UTF8filepaths {base} | R Documentation |
File Paths not in the Native Encoding
Description
Most modern file systems store file-path components (names of directories and files) in a character encoding of wide scope: usually UTF-8 on a Unix-alike and UCS-2/UTF-16 on Windows. However, this was not true when R was first developed and there are still exceptions amongst file systems, e.g. FAT32.
This was not something anticipated by the C and POSIX standards which only provide means to access files via file paths encoded in the current locale, for example those specified in Latin-1 in a Latin-1 locale.
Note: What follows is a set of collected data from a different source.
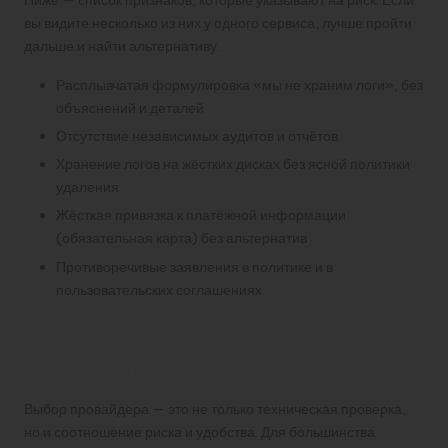
Ниже — список признаков, которые указывают на риск. Если
вы видите несколько из них у одного сервиса, лучше пройти
дальше и найти альтернативу.
Расплывчатая формулировка «мы не храним логи», без
объяснений и деталей
Отсутствие независимых аудитов и отчётов
Хранение логов на жёстких дисках без ясной политики
удаления
Жёсткая привязка к платёжной информации
(обязательная карта) без альтернатив
Противоречивые заявления в политике и в
пользовательских соглашениях
Практические советы: как
выбрать подходящий VPN
Выбор провайдера — это не только техническая проверка,
но и соотношение риска и удобства. Для большинства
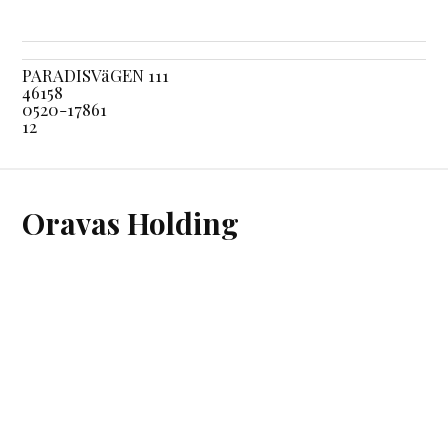
PARADISVäGEN 111
46158
0520-17861
12
Oravas Holding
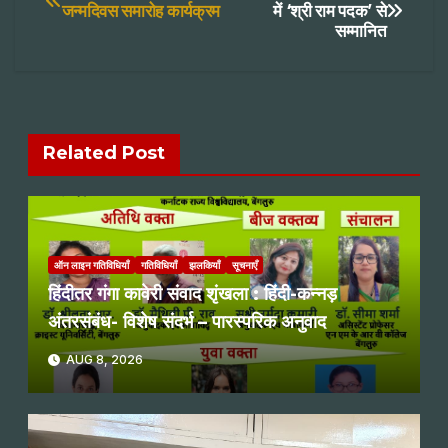
Post
जन्मदिवस समारोह कार्यक्रम
में ‘श्री राम पदक’ से
सम्मानित
navigation
Related Post
ऑन लाइन गतिविधियाँ
गतिविधियाँ
झलकियाँ
सूचनाएँ
हिंदीतर गंगा कावेरी संवाद शृंखला : हिंदी-कन्नड़
अंतरसंबंध- विशेष संदर्भ – पारस्परिक अनुवाद
AUG 8, 2026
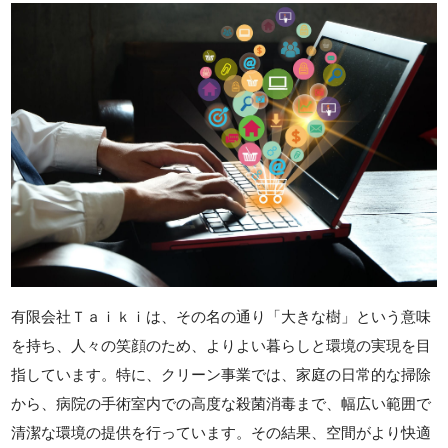
有限会社Ｔａｉｋｉは、その名の通り「大きな樹」という意味
を持ち、人々の笑顔のため、よりよい暮らしと環境の実現を目
指しています。特に、クリーン事業では、家庭の日常的な掃除
から、病院の手術室内での高度な殺菌消毒まで、幅広い範囲で
清潔な環境の提供を行っています。その結果、空間がより快適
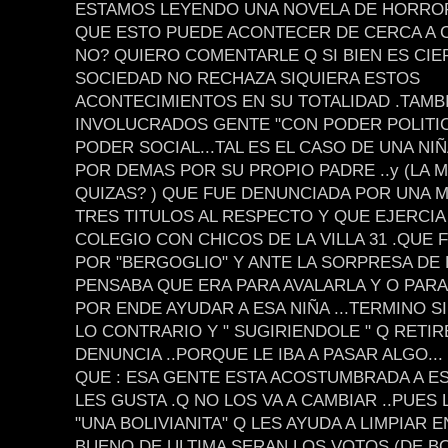
ESTAMOS LEYENDO UNA NOVELA DE HORROR
QUE ESTO PUEDE ACONTECER DE CERCA A 
NO? QUIERO COMENTARLE Q SI BIEN ES CIE
SOCIEDAD NO RECHAZA SIQUIERA ESTOS
ACONTECIMIENTOS EN SU TOTALIDAD .TAMB
INVOLUCRADOS GENTE "CON PODER POLITICO
PODER SOCIAL...TAL ES EL CASO DE UNA NI
POR DEMAS POR SU PROPIO PADRE ..y (LA 
QUIZAS? ) QUE FUE DENUNCIADA POR UNA 
TRES TITULOS AL RESPECTO Y QUE EJERCIA
COLEGIO CON CHICOS DE LA VILLA 31 .QUE 
POR "BERGOGLIO" Y ANTE LA SORPRESA DE 
PENSABA QUE ERA PARA AVALARLA Y O PARA
POR ENDE AYUDAR A ESA NIÑA ...TERMINO 
LO CONTRARIO Y " SUGIRIENDOLE " Q RETIR
DENUNCIA ..PORQUE LE IBA A PASAR ALGO...
QUE : ESA GENTE ESTA ACOSTUMBRADA A ESO
LES GUSTA .Q NO LOS VA A CAMBIAR ..PUES
"UNA BOLIVIANITA" Q LES AYUDA A LIMPIAR EN
BUENO DE ULTIMA SERAN LOS VOTOS (DE BO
Everything here apart from the specific section on Windows is about Unix-alikes.
Details
It is possible to mark character strings (elements of character
vectors) as being in UTF-8 or Latin-1 (see Encoding
).
This allows file paths not in the native encoding to be
expressed in R character vectors but there is almost no way to use
them unless they can be translated to the native encoding. That is of
course not a problem if that is UTF-8, so these details are really only
relevant to the use of a non-UTF-8 locale (including a C locale) on a
Unix-alike.
Functions to open a file such as file
,
fifo
, pipe
, gzfile
,
bzfile
, xzfile
and unz
give
an error for non-native filepaths. Where functions look at existence
such as file.exists
, dir.exists
,
unlink
, file.info
and
list.files
, non-native filepaths are treated as
non-existent.
Many other functions use file
or gzfile
to open their
files.
file.path
allows non-native file paths to be combined,
marking them as UTF-8 if needed.
path.expand
only handles paths in the native encoding.
Windows
Windows provides proprietary entry points to access its file systems, and these gained ‘wide’ versions in Windows NT that allowed file paths in UCS-2/UTF-16 to be accessed from any locale.
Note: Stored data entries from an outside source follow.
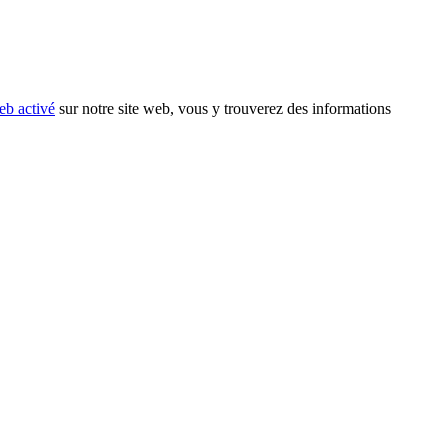
eb activé
sur notre site web, vous y trouverez des informations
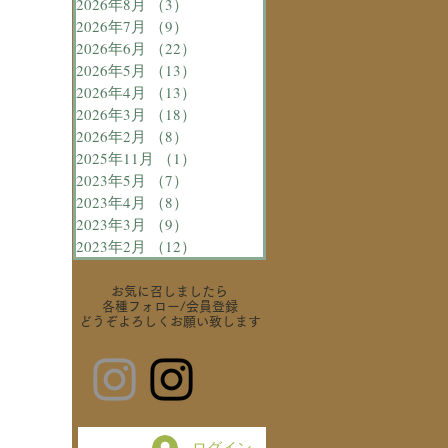
2026年8月
（3）
3件の記事
2026年7月
（9）
9件の記事
2026年6月
（22）
22件の記事
2026年5月
（13）
13件の記事
2026年4月
（13）
13件の記事
2026年3月
（18）
18件の記事
2026年2月
（8）
8件の記事
2025年11月
（1）
1件の記事
2023年5月
（7）
7件の記事
2023年4月
（8）
8件の記事
2023年3月
（9）
9件の記事
2023年2月
（12）
12件の記事
お気に召しましたら
各種フォロー
/会員登録
どうぞよろしくお願い致します
ログイン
Some R functions use these entry points when file paths are marked
as Latin-1 or UTF-8 to allow access to paths not in the current
encoding. These include
file
, file.access
,
file.append
, file.copy
,
file.create
, file.exists
,
file.info
, file.link
,
file.remove
, file.rename
,
file.symlink
and
dir.create
, dir.exists
,
normalizePath
, path.expand
,
pipe
, Sys.glob
,
Sys.junction
,
unlink
but not gzfile
bzfile
,
xzfile
nor unz
.
For functions using gzfile
(including
load
, readRDS
, read.dcf
and
tar
), it is often possible to use a gzcon
connection wrapping a file
connection.
Other notable exceptions are list.files
,
list.dirs
, system
and file-path inputs for
graphics devices.
Historical comment
Before R 4.0.0, file paths marked as being in Latin-1 or UTF-8 were silently translated to the native encoding using escapes such as ‘<e7>’ or ‘<U+00e7>’. This created valid file names but maybe not those intended.
Note
This document is still a work-in-progress.